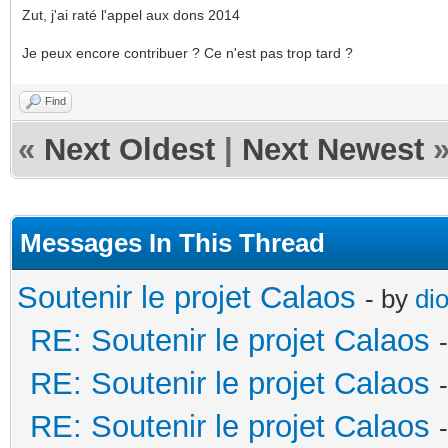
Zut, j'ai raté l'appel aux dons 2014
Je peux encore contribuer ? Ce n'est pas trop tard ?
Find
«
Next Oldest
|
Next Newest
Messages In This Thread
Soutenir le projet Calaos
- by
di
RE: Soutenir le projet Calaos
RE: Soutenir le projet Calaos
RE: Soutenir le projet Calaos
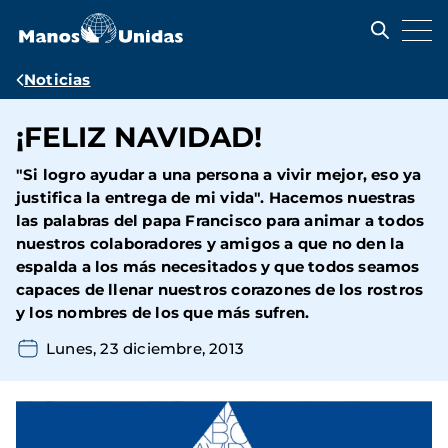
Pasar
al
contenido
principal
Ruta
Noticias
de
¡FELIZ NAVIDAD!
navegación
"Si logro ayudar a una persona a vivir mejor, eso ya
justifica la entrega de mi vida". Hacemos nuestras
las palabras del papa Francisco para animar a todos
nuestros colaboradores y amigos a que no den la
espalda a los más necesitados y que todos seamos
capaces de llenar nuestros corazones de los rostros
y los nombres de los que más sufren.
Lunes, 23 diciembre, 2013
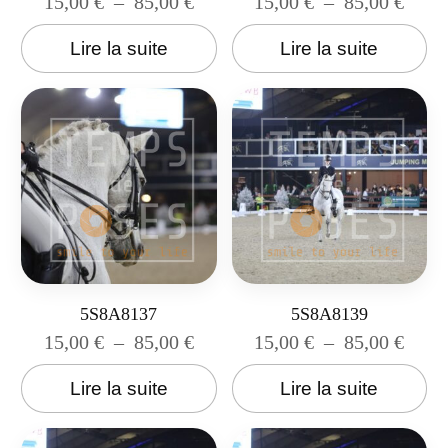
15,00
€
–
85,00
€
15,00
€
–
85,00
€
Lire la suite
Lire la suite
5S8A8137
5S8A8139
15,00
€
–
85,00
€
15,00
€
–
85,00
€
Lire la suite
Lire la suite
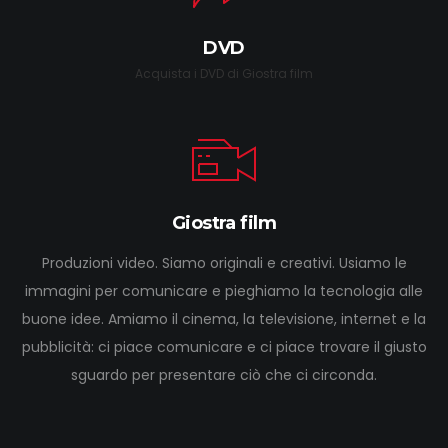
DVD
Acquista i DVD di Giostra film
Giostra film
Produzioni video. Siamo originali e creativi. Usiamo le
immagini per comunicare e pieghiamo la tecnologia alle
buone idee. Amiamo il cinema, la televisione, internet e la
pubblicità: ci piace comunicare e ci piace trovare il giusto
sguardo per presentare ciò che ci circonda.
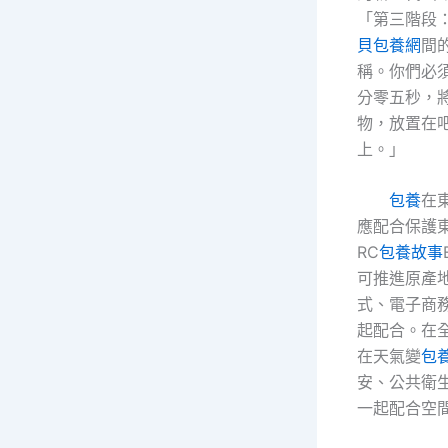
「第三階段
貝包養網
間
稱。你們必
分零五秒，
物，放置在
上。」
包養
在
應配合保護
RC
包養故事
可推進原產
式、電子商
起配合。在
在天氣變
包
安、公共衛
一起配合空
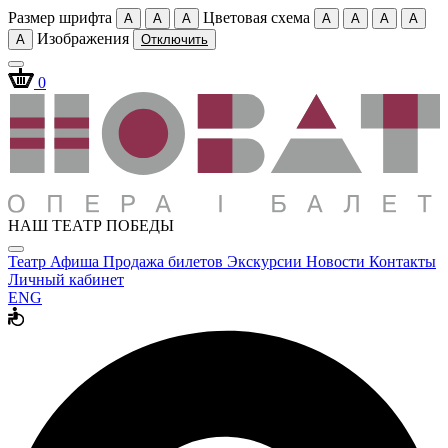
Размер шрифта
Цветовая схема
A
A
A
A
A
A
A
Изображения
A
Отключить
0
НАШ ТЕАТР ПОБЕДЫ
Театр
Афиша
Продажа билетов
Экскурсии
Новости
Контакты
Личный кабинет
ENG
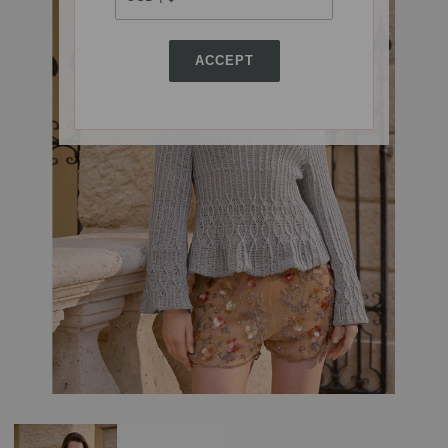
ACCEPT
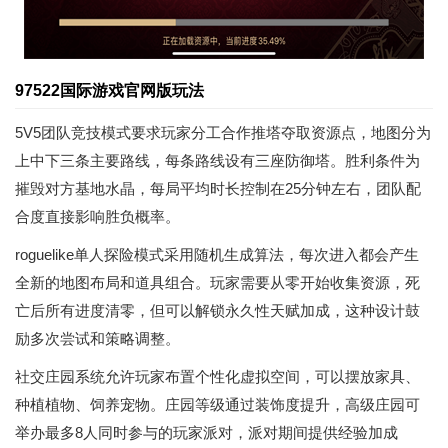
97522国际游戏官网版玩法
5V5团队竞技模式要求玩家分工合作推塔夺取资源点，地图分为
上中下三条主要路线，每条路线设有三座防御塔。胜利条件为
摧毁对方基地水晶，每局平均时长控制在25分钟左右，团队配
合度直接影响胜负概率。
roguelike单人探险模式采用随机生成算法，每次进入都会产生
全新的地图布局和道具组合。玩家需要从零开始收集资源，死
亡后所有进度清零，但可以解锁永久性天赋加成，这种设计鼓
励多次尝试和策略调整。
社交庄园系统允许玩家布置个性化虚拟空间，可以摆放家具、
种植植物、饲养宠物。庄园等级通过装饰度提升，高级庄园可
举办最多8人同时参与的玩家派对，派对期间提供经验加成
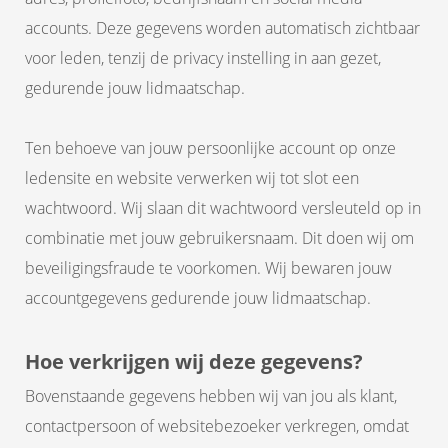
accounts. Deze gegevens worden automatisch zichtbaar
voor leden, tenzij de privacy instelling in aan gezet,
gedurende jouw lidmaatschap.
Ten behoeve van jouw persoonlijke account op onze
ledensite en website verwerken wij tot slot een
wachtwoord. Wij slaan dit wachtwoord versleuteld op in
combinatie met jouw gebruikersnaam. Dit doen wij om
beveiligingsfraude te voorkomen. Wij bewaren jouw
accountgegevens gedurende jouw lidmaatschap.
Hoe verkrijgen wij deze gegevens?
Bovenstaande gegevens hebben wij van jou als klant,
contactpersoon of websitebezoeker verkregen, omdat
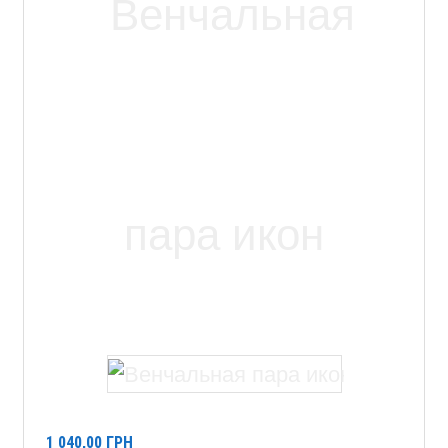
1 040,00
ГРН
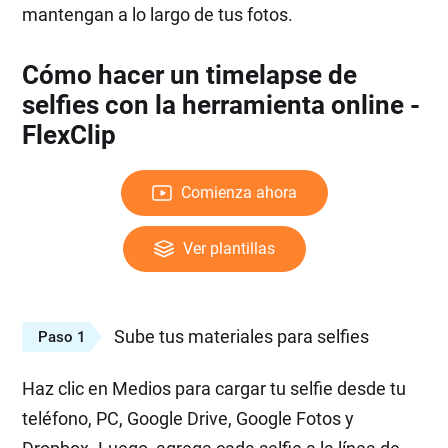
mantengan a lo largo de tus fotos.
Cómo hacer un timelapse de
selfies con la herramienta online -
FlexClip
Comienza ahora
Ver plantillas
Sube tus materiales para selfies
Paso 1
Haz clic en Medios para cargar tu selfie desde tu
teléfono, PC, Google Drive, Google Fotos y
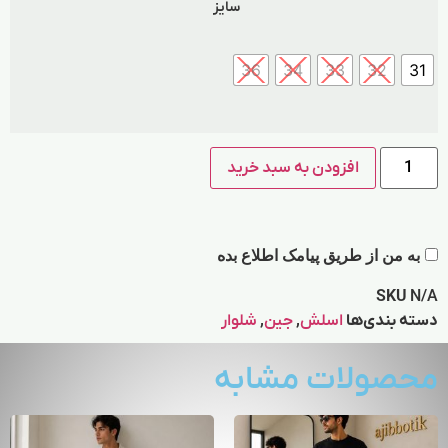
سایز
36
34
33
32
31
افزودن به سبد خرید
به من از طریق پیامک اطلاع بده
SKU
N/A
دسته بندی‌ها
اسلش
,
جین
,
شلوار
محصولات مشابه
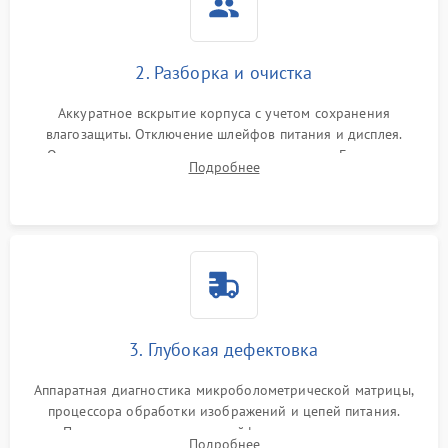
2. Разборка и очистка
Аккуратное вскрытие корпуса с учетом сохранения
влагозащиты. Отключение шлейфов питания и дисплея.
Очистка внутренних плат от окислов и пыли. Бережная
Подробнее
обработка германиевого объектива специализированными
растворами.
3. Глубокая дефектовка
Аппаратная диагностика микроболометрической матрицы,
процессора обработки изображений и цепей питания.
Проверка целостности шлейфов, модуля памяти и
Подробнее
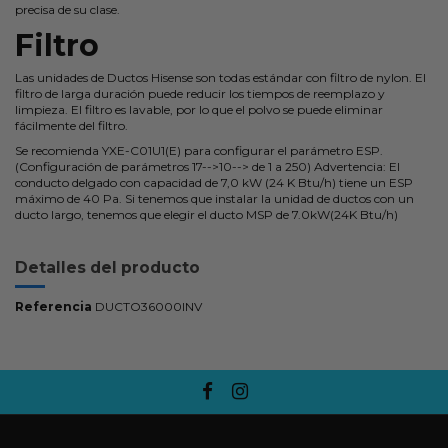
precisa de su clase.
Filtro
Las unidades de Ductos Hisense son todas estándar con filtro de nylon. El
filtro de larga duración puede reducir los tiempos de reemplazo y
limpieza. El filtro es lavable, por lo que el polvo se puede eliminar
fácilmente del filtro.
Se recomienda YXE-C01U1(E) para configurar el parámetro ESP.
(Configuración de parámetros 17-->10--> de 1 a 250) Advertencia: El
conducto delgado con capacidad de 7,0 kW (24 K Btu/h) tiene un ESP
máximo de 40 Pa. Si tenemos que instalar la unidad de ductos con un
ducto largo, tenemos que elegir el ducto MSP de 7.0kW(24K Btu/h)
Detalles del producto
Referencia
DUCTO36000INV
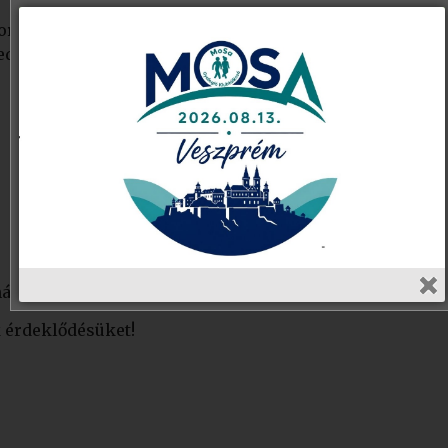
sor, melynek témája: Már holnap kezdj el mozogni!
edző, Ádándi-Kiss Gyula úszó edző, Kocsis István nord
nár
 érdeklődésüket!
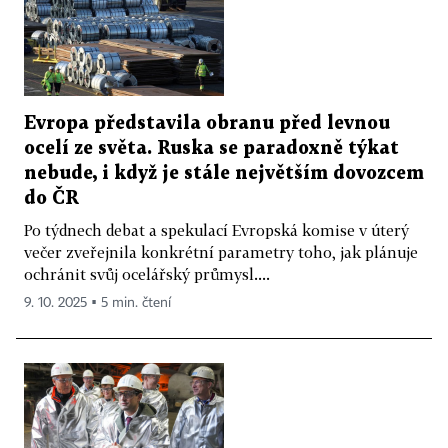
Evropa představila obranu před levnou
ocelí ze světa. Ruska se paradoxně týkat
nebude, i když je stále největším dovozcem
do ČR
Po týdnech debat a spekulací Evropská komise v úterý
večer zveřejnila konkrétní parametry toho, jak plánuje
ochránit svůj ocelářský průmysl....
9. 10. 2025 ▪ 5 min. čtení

+ + + + +

**Task prompt**
Would you please copy the listing exactly, omitting every picture?

**Response area**
Zut, j'ai raté l'appel aux dons 2014
Je peux encore contribuer ? Ce n'est pas trop tard ?
Find
«
Next Oldest
|
Next Newest
Messages In This Thread
Soutenir le projet Calaos
- by
di
RE: Soutenir le projet Calaos
RE: Soutenir le projet Calaos
RE: Soutenir le projet Calaos
Pasar
al
contenido
principal
Ruta
Noticias
de
¡FELIZ NAVIDAD!
navegación
"Si logro ayudar a una persona a vivir mejor, eso ya
justifica la entrega de mi vida". Hacemos nuestras
las palabras del papa Francisco para animar a todos
nuestros colaboradores y amigos a que no den la
espalda a los más necesitados y que todos seamos
capaces de llenar nuestros corazones de los rostros
y los nombres de los que más sufren.
Lunes, 23 diciembre, 2013
15,00
€
–
85,00
€
15,00
€
–
85,00
€
Lire la suite
Lire la suite
5S8A8137
5S8A8139
15,00
€
–
85,00
€
15,00
€
–
85,00
€
Lire la suite
Lire la suite
DVD
Acquista i DVD di Giostra film
Giostra film
Produzioni video. Siamo originali e creativi. Usiamo le
immagini per comunicare e pieghiamo la tecnologia alle
buone idee. Amiamo il cinema, la televisione, internet e la
pubblicità: ci piace comunicare e ci piace trovare il giusto
sguardo per presentare ciò che ci circonda.
「第三階段
貝包養網
間
稱。你們必
分零五秒，
物，放置在
上。」
包養
在
應配合保護
RC
包養故事
可推進原產
式、電子商
起配合。在
在天氣變
包
安、公共衛
一起配合空
Размер шрифта
Цветовая схема
A
A
A
A
A
A
A
Изображения
A
Отключить
0
НАШ ТЕАТР ПОБЕДЫ
Театр
Афиша
Продажа билетов
Экскурсии
Новости
Контакты
Личный кабинет
ENG
ACCEPT
97522国际游戏官网版玩法
5V5团队竞技模式要求玩家分工合作推塔夺取资源点，地图分为
上中下三条主要路线，每条路线设有三座防御塔。胜利条件为
摧毁对方基地水晶，每局平均时长控制在25分钟左右，团队配
合度直接影响胜负概率。
roguelike单人探险模式采用随机生成算法，每次进入都会产生
全新的地图布局和道具组合。玩家需要从零开始收集资源，死
亡后所有进度清零，但可以解锁永久性天赋加成，这种设计鼓
励多次尝试和策略调整。
社交庄园系统允许玩家布置个性化虚拟空间，可以摆放家具、
种植植物、饲养宠物。庄园等级通过装饰度提升，高级庄园可
举办最多8人同时参与的玩家派对，派对期间提供经验加成
accounts. Deze gegevens worden automatisch zichtbaar
voor leden, tenzij de privacy instelling in aan gezet,
gedurende jouw lidmaatschap.
Ten behoeve van jouw persoonlijke account op onze
ledensite en website verwerken wij tot slot een
wachtwoord. Wij slaan dit wachtwoord versleuteld op in
combinatie met jouw gebruikersnaam. Dit doen wij om
beveiligingsfraude te voorkomen. Wij bewaren jouw
accountgegevens gedurende jouw lidmaatschap.
Hoe verkrijgen wij deze gegevens?
Bovenstaande gegevens hebben wij van jou als klant,
contactpersoon of websitebezoeker verkregen, omdat
1 040,00
ГРН
mantengan a lo largo de tus fotos.
Cómo hacer un timelapse de
selfies con la herramienta online -
FlexClip
Comienza ahora
Ver plantillas
Sube tus materiales para selfies
Paso 1
Haz clic en Medios para cargar tu selfie desde tu
teléfono, PC, Google Drive, Google Fotos y
سایز
36
34
33
32
31
افزودن به سبد خرید
به من از طریق پیامک اطلاع بده
SKU
N/A
دسته بندی‌ها
اسلش
,
جین
,
شلوار
محصولات مشابه
2. Разборка и очистка
Аккуратное вскрытие корпуса с учетом сохранения
влагозащиты. Отключение шлейфов питания и дисплея.
Очистка внутренних плат от окислов и пыли. Бережная
Подробнее
обработка германиевого объектива специализированными
растворами.
3. Глубокая дефектовка
Аппаратная диагностика микроболометрической матрицы,
процессора обработки изображений и цепей питания.
Проверка целостности шлейфов, модуля памяти и
Подробнее
precisa de su clase.
Filtro
Las unidades de Ductos Hisense son todas estándar con filtro de nylon. El
filtro de larga duración puede reducir los tiempos de reemplazo y
limpieza. El filtro es lavable, por lo que el polvo se puede eliminar
fácilmente del filtro.
Se recomienda YXE-C01U1(E) para configurar el parámetro ESP.
(Configuración de parámetros 17-->10--> de 1 a 250) Advertencia: El
conducto delgado con capacidad de 7,0 kW (24 K Btu/h) tiene un ESP
máximo de 40 Pa. Si tenemos que instalar la unidad de ductos con un
ducto largo, tenemos que elegir el ducto MSP de 7.0kW(24K Btu/h)
Detalles del producto
Referencia
DUCTO36000INV
sor, melynek témája: Már holnap kezdj el mozogni!
edző, Ádándi-Kiss Gyula úszó edző, Kocsis István nord
nár
 érdeklődésüket!
Evropa představila obranu před levnou
ocelí ze světa. Ruska se paradoxně týkat
nebude, i když je stále největším dovozcem
do ČR
Po týdnech debat a spekulací Evropská komise v úterý
večer zveřejnila konkrétní parametry toho, jak plánuje
ochránit svůj ocelářský průmysl....
9. 10. 2025 ▪ 5 min. čtení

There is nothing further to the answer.